Inland Real Estate Corporation Reports Third Quarter 2012 Results
Inland Real Estate Corporation Reports Third Quarter 2012 Results
- Funds From Operations (FFO) per common share was $0.22 for the third quarter of 2012, compared to $0.22 for the third quarter of 2011.
- Consolidated same store net operating income (NOI) rose for the seventh consecutive quarter, increasing 5.5 percent for the quarter ended September 30, 2012, over the third quarter of 2011; consolidated same store NOI increased 5.0 percent for the nine months ended September 30, 2012, over the same period last year.
- Total portfolio leased occupancy was 93.1 percent and financial occupancy was 90.6 percent at September 30, 2012. Both rates improved 20 basis points over the second quarter and 40 basis points over the first quarter.
- Company executed 94 leases for 424,377 square feet within the total portfolio for the three months ended September 30, 2012, the third consecutive quarter of increased leasing volume. A total of 102,012 square feet, or nearly 50 percent of square feet leased under new and non-comparable leases signed during the quarter, was leased to anchor tenants.

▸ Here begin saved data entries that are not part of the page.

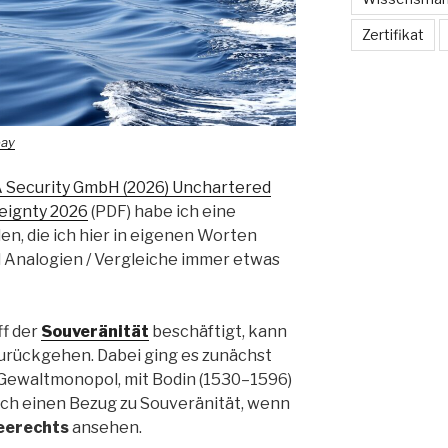
Zertifikat
bay
Security GmbH (2026) Unchartered
reignty 2026
(PDF) habe ich eine
n, die ich hier in eigenen Worten
Analogien / Vergleiche immer etwas
ff der
Souveränität
beschäftigt, kann
zurückgehen. Dabei ging es zunächst
s Gewaltmonopol, mit Bodin (1530–1596)
uch einen Bezug zu Souveränität, wenn
eerechts
ansehen.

- Company increased average base rent for new leases signed in the total portfolio by 39.7 percent and renewal leases by 14 percent over expiring average rents for the quarter.
- Following the close of the quarter, IRC-PGGM joint venture agreement upsized to provide for the acquisition of approximately $400 million of additional retail shopping centers within Midwestern U.S. markets.
- Company amended consolidated unsecured credit facilities to increase total capacity by $50 million to $350 million, secure improved rates and extend maturity dates.
Financial Results for the Quarter
For the quarter ended September 30, 2012, FFO attributable to common stockholders was $19.4 million, compared to $19.3 million for the third quarter of 2011. On a per share basis, FFO was $0.22 (basic and diluted) for both the third quarter of 2012 and the third quarter of 2011.
Net loss attributable to common stockholders for the third quarter of 2012 was $0.5 million, compared to net income of $2.7 million for the third quarter of 2011. On a per common share basis, net loss attributable to common stockholders was $0.01 (basic and diluted), compared to net income of $0.03 for the prior year quarter. Net loss for the quarter was impacted primarily by increased general and administrative expenses and depreciation and amortization expenses on new acquisitions. The loss was partially offset by decreased interest expense.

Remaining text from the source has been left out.